Background information
- Born: 15 January 1931 Baku, Transcaucasian SFSR, Soviet Union (present-day Azerbaijan)
- Died: 23 December 2023 (aged 92) Makhachkala, Dagestan, Russia
- Genres: Classical
- Occupations: Composer; conductor; teacher;

= Murad Kazhlayev =

Azerbaijani composer (1931–2023)

Murad Magomedovich Kazhlayev (Note:
- Мурад Магомедович Кажлаев
- Murad Maqomedoviç Kajlayev
) (15 January 1931 – 23 December 2023) was a Russian and Lak composer and conductor.
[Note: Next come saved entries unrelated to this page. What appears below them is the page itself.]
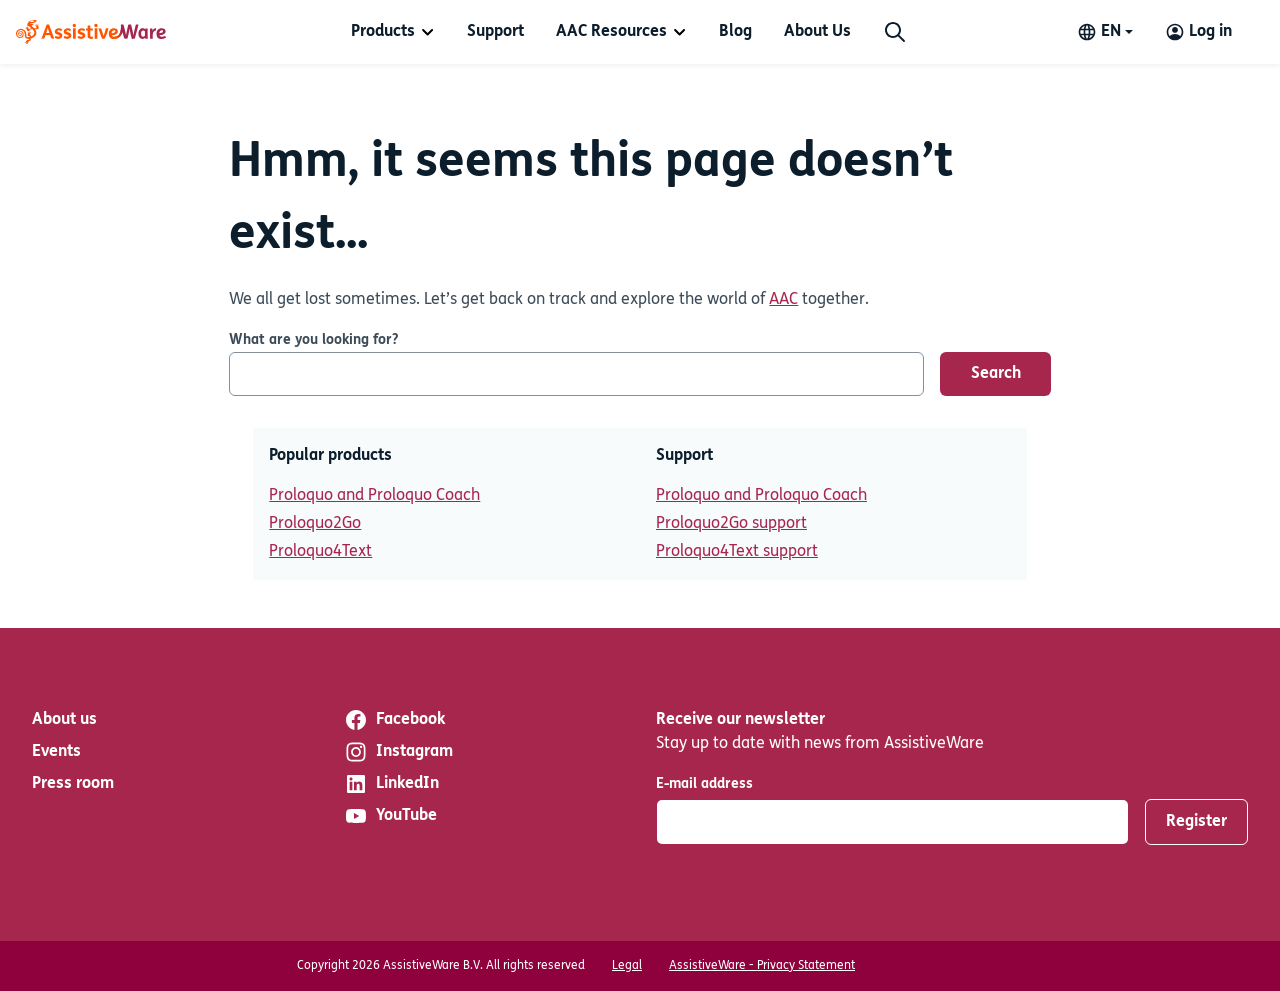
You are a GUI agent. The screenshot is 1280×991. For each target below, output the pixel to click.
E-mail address (704, 784)
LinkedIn (391, 784)
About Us (817, 32)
He was a People's Artist of the USSR (1981), People's Artist of the Republic of Dagestan (2016), and laureate of international premiums and contests. He was also Artistic Director and Chief Conductor of the Great Academic Concert Orchestra named after Silantyev, a professor and academician at Russian Academy of Natural Sciences.

==Biography==
Murad Kajlayev was born on 15 January 1931 in Baku to a Lak family.

He graduated from Baku State Conservatoire from the composition class of Boris Zeidman. He was expelled from there for his ardour for practicing non-academic musical genres but soon he was reclaimed. He worked as a teacher at a musical school named after Pyotr Ilyich Tchaikovsky, in Makhachkala, as a chief conductor of the Dagestan Radio Symphonic Orchestra (1957–1958), artistic director of the Dagestan Philharmonic Hall (1963–1964) and secretary of administration of the Union of Soviet Composers (from 1968). He is the composer of the current anthem of Dagestan used since 2016.

Kajlayev died on 23 December 2023, at the age of 92.

== Awards ==

- Hero of Labour of the Russian Federation (2021)
- Honoured Artist of the RSFSR (1960)
- People's Artist of the USSR (1981)
- Order of the Red Banner of Labour (1971)
- Order "For Merit to the Fatherland" of the III and IV degrees (2008, 1995)
- Order of Friendship (2014)
- The honorary diploma of the President of Azerbaijan for his services to the development of cultural ties between Azerbaijan and Russia (2021)
- Glinka State Prize of the RSFSR (1970)

== Family ==
His father was Magomed Davudovich (1894-1963; otolaryngologist, Doctor of Medical Sciences), his mother was Yelena Mikhailovna (1908-1983; phoniatrician).

He was married to Valida Islamovna Kajlayeva. His son is Hadjimurat Kajlayev (born 1962).